The Supreme Court May Set an Important Donor-Privacy Precedent
As I previously reported, we’ve been expecting news that the U.S. Supreme Court would agree to hear the case known as Americans for Prosperity Foundation v. Becerra. And on Friday, January 8, the high court agreed to review this case, which is exciting news for anyone interested in protecting donor privacy.
The case will be consolidated with another: Thomas More Law Center v. Becerra. Twenty-two amicus briefs have been filed in support of AFP et al.’s petition, including one from The Philanthropy Roundtable.
The court will render a final decision about whether “California’s requirement that charitable organizations that fundraise in the State disclose to the state Attorney General’s office the identities of their substantial contributors violates the constitutional freedom of association.”

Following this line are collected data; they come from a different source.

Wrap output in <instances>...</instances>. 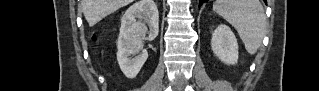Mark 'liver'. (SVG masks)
Returning <instances> with one entry per match:
<instances>
[{
	"instance_id": "1",
	"label": "liver",
	"mask_w": 319,
	"mask_h": 91,
	"mask_svg": "<svg viewBox=\"0 0 319 91\" xmlns=\"http://www.w3.org/2000/svg\"><path fill=\"white\" fill-rule=\"evenodd\" d=\"M133 0H82L81 7L89 26H94Z\"/></svg>"
}]
</instances>
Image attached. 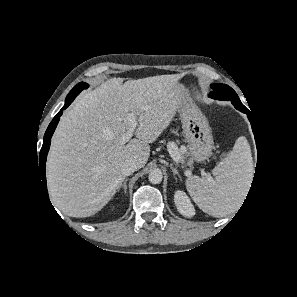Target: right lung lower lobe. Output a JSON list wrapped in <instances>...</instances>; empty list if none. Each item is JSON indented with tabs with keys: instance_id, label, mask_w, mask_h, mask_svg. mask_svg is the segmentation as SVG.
<instances>
[{
	"instance_id": "98d812e1",
	"label": "right lung lower lobe",
	"mask_w": 297,
	"mask_h": 297,
	"mask_svg": "<svg viewBox=\"0 0 297 297\" xmlns=\"http://www.w3.org/2000/svg\"><path fill=\"white\" fill-rule=\"evenodd\" d=\"M71 103L70 102H65L64 107L58 112V114L53 118L52 122L49 124L45 135H44V140H43V145L40 151L39 155V169H40V174L43 182V186L47 192V186H46V177H45V166H46V157L49 151L50 143H51V137L54 133V130L59 122V118L62 115V110L66 109Z\"/></svg>"
}]
</instances>
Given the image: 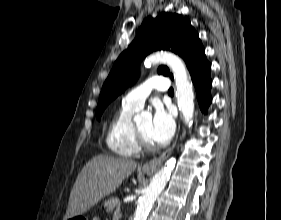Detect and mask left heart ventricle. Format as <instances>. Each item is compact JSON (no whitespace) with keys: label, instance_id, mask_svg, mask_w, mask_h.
Instances as JSON below:
<instances>
[{"label":"left heart ventricle","instance_id":"left-heart-ventricle-1","mask_svg":"<svg viewBox=\"0 0 281 220\" xmlns=\"http://www.w3.org/2000/svg\"><path fill=\"white\" fill-rule=\"evenodd\" d=\"M137 127H138L139 131L141 132V134L144 136V138L148 142L153 143L152 139L150 138L151 122L150 121L143 122V123L139 124Z\"/></svg>","mask_w":281,"mask_h":220}]
</instances>
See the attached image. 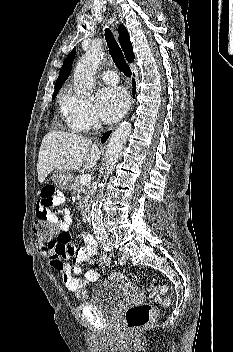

The implications for protecting donor privacy across the country are astounding. If the court rules against the plaintiffs, this opens the door to the potential harassment and endangerment of donors when there is no compelling government interest in forcing disclosure. And there are many other reasons why donors may want to protect their identity when supporting charitable causes, as we explain here. This case should be of concern to all donors, whether they give in the millions or the hundreds.
Many view California as the first state to push the boundaries of threats to philanthropic freedom. Whether it’s the forced disclosure of donor names or the slippery slope of mandating the composition of corporate boards, the Roundtable has a special focus on protecting the rights of all donors from encroachment by the state of California, knowing that what happens there may open the door to similar actions elsewhere.